(GIVEN RECORDS)
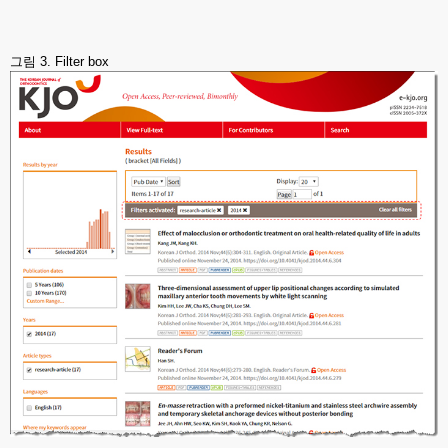
그림 3. Filter box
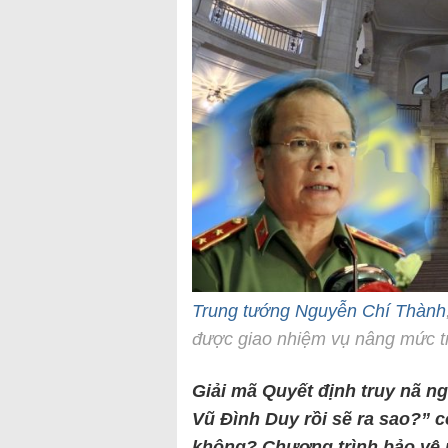
Trung tướng Nguyễn Chí Thành
được giao nhiệm vụ nâng mức tr
Giải mã Quyết định truy nã n
Vũ Đình Duy rồi sẽ ra sao?” 
không? Chương trình bảo vệ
(End GIVEN RECORDS)
**EXERCISE INSTRUCTIONS**
Keeping every word as it is, write out all the data and omit the pictures.

**ANSWER BOX**
그림 3. Filter box
Trung tướng Nguyễn Chí Thành
được giao nhiệm vụ nâng mức tr
Giải mã Quyết định truy nã n
Vũ Đình Duy rồi sẽ ra sao?” 
không? Chương trình bảo vệ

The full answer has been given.